10 years ago today rocked our entire nation in a way that I pray we will never see again.
I would bet there isn't an adult alive who doesn't remember where they were that day. I was a few months out of college and starting my first real job in Chicago. I had moved the previous weekend, excited to start my new adult life, and lived in an apartment on the north side of the city with some girlfriends. September 11 was my 2nd day of work at the Sears Tower.

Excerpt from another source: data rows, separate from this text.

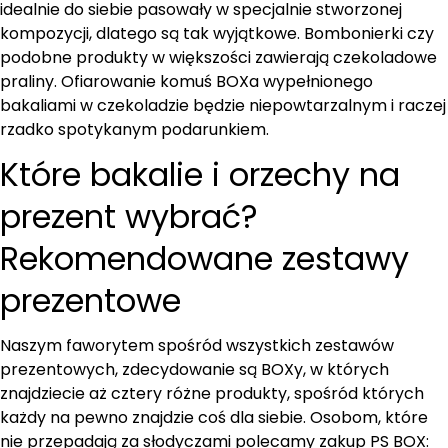
idealnie do siebie pasowały w specjalnie stworzonej
kompozycji, dlatego są tak wyjątkowe. Bombonierki czy
podobne produkty w większości zawierają czekoladowe
praliny. Ofiarowanie komuś BOXa wypełnionego
bakaliami w czekoladzie będzie niepowtarzalnym i raczej
rzadko spotykanym podarunkiem.
Które bakalie i orzechy na
prezent wybrać?
Rekomendowane zestawy
prezentowe
Naszym faworytem spośród wszystkich zestawów
prezentowych, zdecydowanie są BOXy, w których
znajdziecie aż cztery różne produkty, spośród których
każdy na pewno znajdzie coś dla siebie. Osobom, które
nie przepadają za słodyczami polecamy zakup PS BOX:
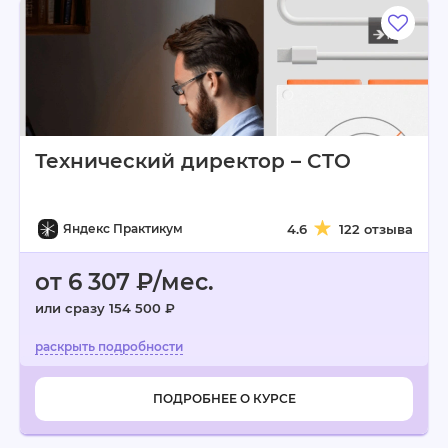
Технический директор – CTO
Яндекс Практикум
4.6
122 отзыва
от 6 307 ₽/мес.
или сразу 154 500 ₽
ПОДРОБНЕЕ О КУРСЕ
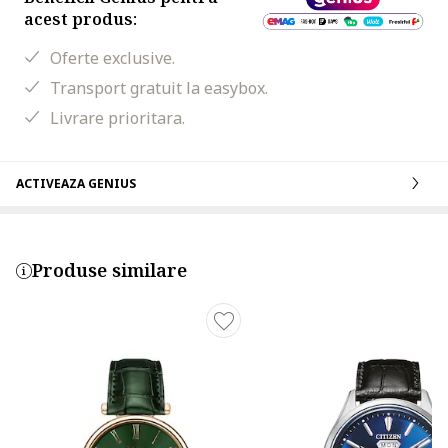
acest produs:
Oferte exclusive.
Transport gratuit la easybox.
Livrare prioritara.
ACTIVEAZA GENIUS
Produse similare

I was riding the El downtown when the man behind me got a phone call and I overheard his conversation with someone telling him about some plane crash in NYC. It seemed strange to me, but obviously couldn't be anything life-changing, since everyone around us was acting perfectly normal, heading off to work. When I got into the training room in the Sears Tower, the person next to me was talking about some bombings in DC. I shared with him what I'd overheard and we started trying to find any news online that we could find. There was so much confusion with information and mis-information and I was relieved when they made a building-wide announcement that they were evacuating the Sears Tower just a few minutes later. I returned to the El and made my way back to my apartment.
I tried to call my mom but the phone systems were sporadic throughout the day, with what must have been an overload of phone calls but I reassured her I was okay, nothing had happened in Chicago - yet - when I was able to get through. I spent the rest of the day glued to the television, stunned, scared, and deeply saddened. Fighter jets circled the city the rest of the day and the next over my apartment.
Over the next few weeks, I saw tremendous changes in the security at the Sears Tower. The way of life in the city was changing. As part of my job I had to travel a lot. Those first few months, I couldn't get on a plane without thinking about what had happened. The flights and airports were empty - some flights had only a few people on them. There were intense, manual security checks of all my bags. And every time I drove into the city and saw the skyscrapers, I pictured planes flying into the tall buildings and it reminded me. Sometimes I still think of it as I'm approaching the city skyline.
In some ways it seems like that day was a million years ago and in some ways it seems like last week. Who I was then - single, living in the city, naive and fresh out of college and eager to start my life - seems a lifetime ago from the mother and wife I am now. At the time, I related the most for those who lost fiances, siblings, friends. Now, I think mostly of those young mothers, especially those pregnant, and imagine the horror of losing your spouse and partner in such a horrific way, of babies growing up without knowing their fathers, and of parents losing their child. 3,000 children lost their parents in those few hours.
I sit with tears in my eyes tonight, thinking of those babies without parents and of parents who survived their kids. I can't even imagine the pain of losing a child.
We moved on as a nation. Time has passed, new life has been created and we have shown how resilient we are. I don't know how those who experienced such overwhelming loss moved on, I can't imagine the difficulty of getting up that next morning and going on as they have. But nothing will ever be the same as it was before. And I hope and I pray that we will never forget.